Ahmed al-Ibrahim, 18, was another deportee who shared his story with Middle East Eye. He said he was arrested with 10 other young men from a youth hostel in the Turkish city of Konya in early July. The group was forced to sign voluntary return papers after being arrested.
“We were working in Turkey to help our families in Syria,” Ibrahim said. “We didn’t want to go back to Syria. We were afraid of the war and the militias there.”
The deportations come as Turkey faces increasing pressure from its own public and some European countries to reduce the number of refugees it hosts. Turkey is home to more than 3.6 million Syrian refugees, the largest refugee population in the world.
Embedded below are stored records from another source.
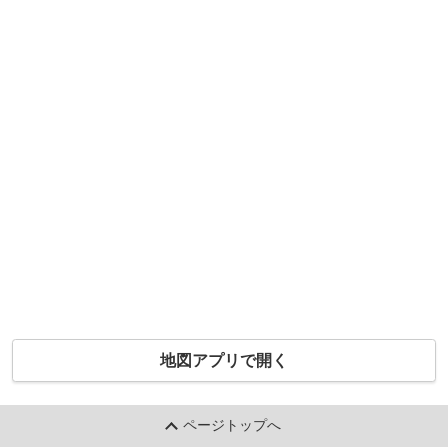
地図アプリで開く
ページトップへ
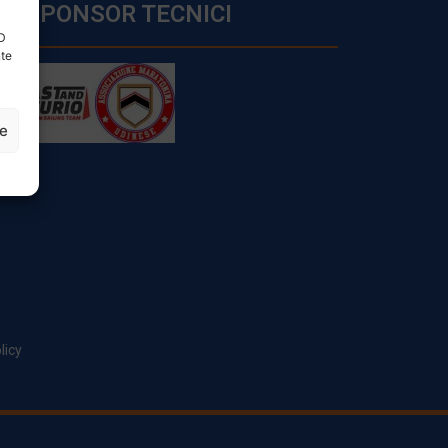
SPONSOR TECNICI
ID
nte
ze
licy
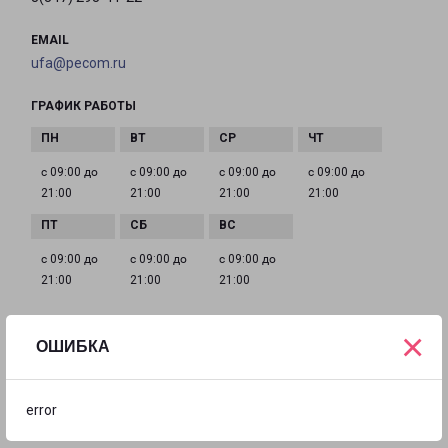
EMAIL
ufa@pecom.ru
ГРАФИК РАБОТЫ
с 09:00 до
с 09:00 до
с 09:00 до
с 09:00 до
21:00
21:00
21:00
21:00
с 09:00 до
с 09:00 до
с 09:00 до
21:00
21:00
21:00
×
ОШИБКА
УФА ЦЮРУПЫ 124
Уфа, улица Цюрупы, 124
error
на карте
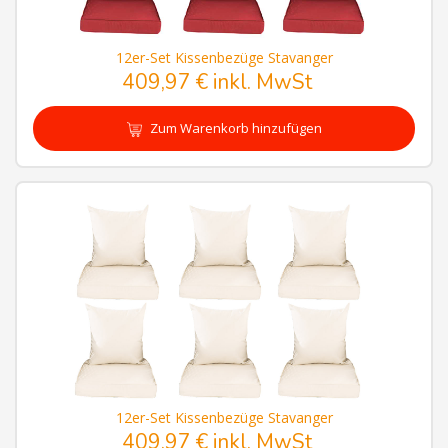
12er-Set Kissenbezüge Stavanger
409,97 € inkl. MwSt
Zum Warenkorb hinzufügen
12er-Set Kissenbezüge Stavanger
409,97 € inkl. MwSt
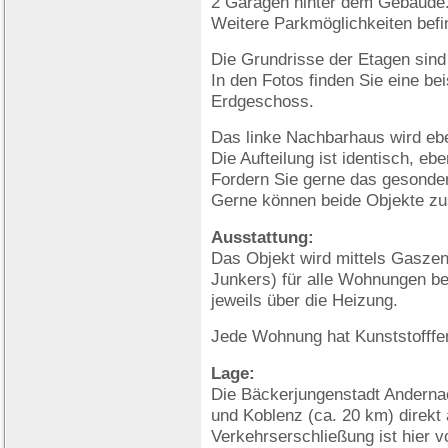
2 Garagen hinter dem Gebäude
Weitere Parkmöglichkeiten befin
Die Grundrisse der Etagen sind
In den Fotos finden Sie eine b
Erdgeschoss.
Das linke Nachbarhaus wird eb
Die Aufteilung ist identisch, eb
Fordern Sie gerne das gesonde
Gerne können beide Objekte z
Ausstattung:
Das Objekt wird mittels Gaszent
Junkers) für alle Wohnungen be
jeweils über die Heizung.
Jede Wohnung hat Kunststofffen
Lage:
Die Bäckerjungenstadt Anderna
und Koblenz (ca. 20 km) direkt
Verkehrserschließung ist hier v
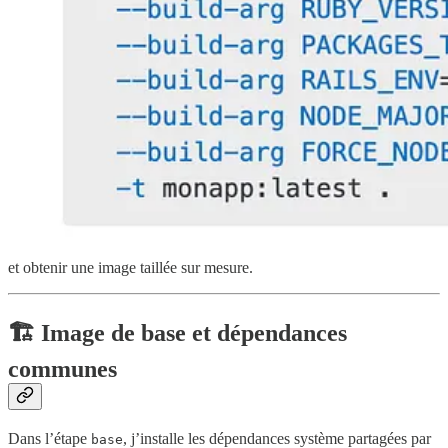
et obtenir une image taillée sur mesure.
🏗️ Image de base et dépendances
communes
Dans l’étape
, j’installe les dépendances système partagées par
base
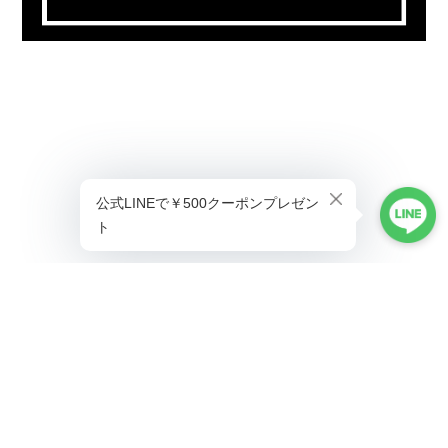
プライバシーポリシー
特定商取引法に基づく表記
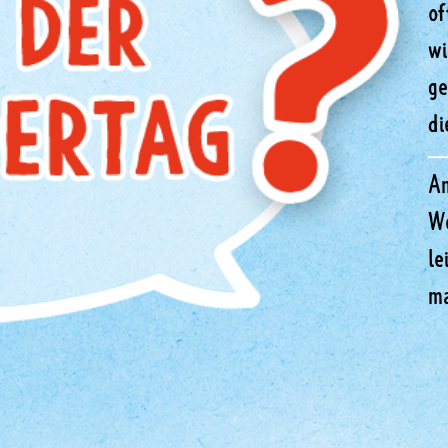
of
wi
ge
di
A
We
le
ma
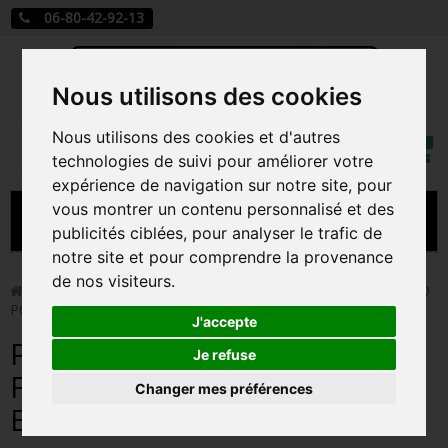
06-80-42-92-13
Nous utilisons des cookies
Mon
Nous utilisons des cookies et d'autres
Rechercher
compt
technologies de suivi pour améliorer votre
expérience de navigation sur notre site, pour
vous montrer un contenu personnalisé et des
MENU
publicités ciblées, pour analyser le trafic de
notre site et pour comprendre la provenance
CARTE A JOUER
de nos visiteurs.
>
Funko Pop!
>
POISON IVY / BATMAN / FIGURINE FUNKO
POP / EXCLUSIVE
PRÉCOMMANDE FIGURINES POP
J'accepte
POISON IVY / BATMAN /
FIGURINES POP MANGA
Je refuse
FIGURINE FUNKO POP /
Changer mes préférences
FIGURINES POP DISNEY
EXCLUSIVE
FIGURINES POP MARVEL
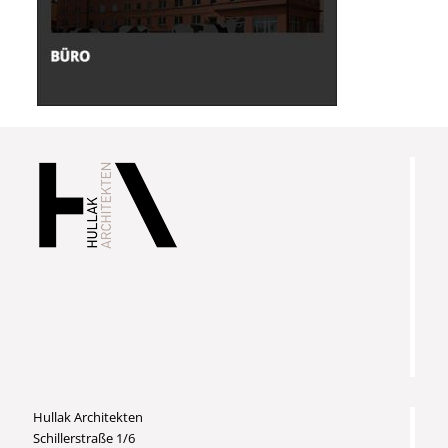
Hullak Architekten
Schillerstraße 1/6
The EU has provided billions of Euros in funding for humanitarian support and migration management to Turkey as part of a deal to curb irregular migration flows to Europe.
However, Turkey’s President Recep Tayyip Erdogan has repeatedly threatened to open the borders and allow refugees to head to Europe unless more support is given. He has also announced his intention to resettle one million refugees in northern Syria, in areas not controlled by the Syrian government, even though Syria remains unsafe for returning refugees.
Human Rights Watch said that Turkey’s deportation practices violate international law, which prohibits sending refugees back to places where they would face persecution, torture, or threats to their lives or freedom. The rights group urged Turkey to stop deporting refugees against their will and ensure that any returns are truly voluntary and informed.
“Turkey has generously hosted millions of Syrian refugees for years, but it cannot use them as bargaining chips or send them back to harm,” said Nadia Hardman, refugee and migrant rights researcher at Human Rights Watch. “Turkey should respect its international obligations and protect the rights and dignity of all refugees on its territory.”